## WORK REQUIRED
Restate word for word the line containing "Subject: spleen." and each line that follows it, through the last line below, and nothing else.

------------------------

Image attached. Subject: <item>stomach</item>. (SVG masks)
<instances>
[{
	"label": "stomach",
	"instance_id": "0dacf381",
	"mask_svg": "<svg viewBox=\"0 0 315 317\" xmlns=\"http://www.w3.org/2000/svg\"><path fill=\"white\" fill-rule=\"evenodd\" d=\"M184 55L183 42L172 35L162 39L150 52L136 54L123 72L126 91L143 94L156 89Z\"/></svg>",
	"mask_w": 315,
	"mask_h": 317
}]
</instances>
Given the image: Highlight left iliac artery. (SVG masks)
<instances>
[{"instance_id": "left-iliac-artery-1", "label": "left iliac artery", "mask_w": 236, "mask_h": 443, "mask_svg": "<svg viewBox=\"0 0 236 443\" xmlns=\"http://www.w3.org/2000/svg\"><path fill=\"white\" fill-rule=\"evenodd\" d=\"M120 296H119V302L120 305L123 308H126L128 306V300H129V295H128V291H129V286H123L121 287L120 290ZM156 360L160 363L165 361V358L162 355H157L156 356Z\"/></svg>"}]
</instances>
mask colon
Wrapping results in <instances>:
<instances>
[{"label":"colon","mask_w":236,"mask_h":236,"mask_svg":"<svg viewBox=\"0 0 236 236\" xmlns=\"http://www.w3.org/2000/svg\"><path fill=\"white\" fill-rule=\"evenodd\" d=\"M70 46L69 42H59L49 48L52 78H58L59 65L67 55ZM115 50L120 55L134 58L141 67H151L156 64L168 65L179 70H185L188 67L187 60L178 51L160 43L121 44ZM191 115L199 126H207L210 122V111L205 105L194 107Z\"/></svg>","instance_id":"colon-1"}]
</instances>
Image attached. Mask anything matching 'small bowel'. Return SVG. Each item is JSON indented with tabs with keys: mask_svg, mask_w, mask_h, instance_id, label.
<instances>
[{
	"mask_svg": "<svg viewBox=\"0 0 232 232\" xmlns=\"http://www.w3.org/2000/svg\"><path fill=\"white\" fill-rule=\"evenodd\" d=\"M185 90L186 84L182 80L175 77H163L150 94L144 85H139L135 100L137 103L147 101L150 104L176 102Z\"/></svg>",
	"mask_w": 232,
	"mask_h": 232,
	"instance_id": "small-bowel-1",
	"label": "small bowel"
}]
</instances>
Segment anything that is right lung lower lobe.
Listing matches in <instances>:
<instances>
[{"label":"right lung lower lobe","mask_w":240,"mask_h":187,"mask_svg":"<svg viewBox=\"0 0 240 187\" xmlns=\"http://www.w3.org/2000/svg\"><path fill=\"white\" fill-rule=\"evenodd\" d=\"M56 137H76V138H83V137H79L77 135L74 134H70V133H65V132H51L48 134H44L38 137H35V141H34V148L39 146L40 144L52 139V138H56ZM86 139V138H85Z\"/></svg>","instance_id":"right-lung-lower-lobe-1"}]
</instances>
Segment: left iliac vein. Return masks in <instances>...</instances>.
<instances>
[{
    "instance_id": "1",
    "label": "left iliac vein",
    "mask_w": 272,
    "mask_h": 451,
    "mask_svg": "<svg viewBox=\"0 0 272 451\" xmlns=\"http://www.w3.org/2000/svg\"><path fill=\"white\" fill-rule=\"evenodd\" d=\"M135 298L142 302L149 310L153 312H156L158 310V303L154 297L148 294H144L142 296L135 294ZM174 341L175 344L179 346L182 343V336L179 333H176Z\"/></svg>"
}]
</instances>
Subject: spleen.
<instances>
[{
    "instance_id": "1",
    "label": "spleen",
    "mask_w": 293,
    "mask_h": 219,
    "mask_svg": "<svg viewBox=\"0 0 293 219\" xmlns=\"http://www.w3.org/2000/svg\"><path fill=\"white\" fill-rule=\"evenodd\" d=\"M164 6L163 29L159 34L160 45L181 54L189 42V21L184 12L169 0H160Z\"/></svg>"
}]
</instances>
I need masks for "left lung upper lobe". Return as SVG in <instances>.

------------------------

## EXERCISE RESULT
Subject: spleen.
<instances>
[{
    "instance_id": "1",
    "label": "spleen",
    "mask_w": 293,
    "mask_h": 219,
    "mask_svg": "<svg viewBox=\"0 0 293 219\" xmlns=\"http://www.w3.org/2000/svg\"><path fill=\"white\" fill-rule=\"evenodd\" d=\"M164 6L163 29L159 34L160 45L181 54L189 42V21L184 12L169 0H160Z\"/></svg>"
}]
</instances>
I need masks for "left lung upper lobe". Return as SVG in <instances>.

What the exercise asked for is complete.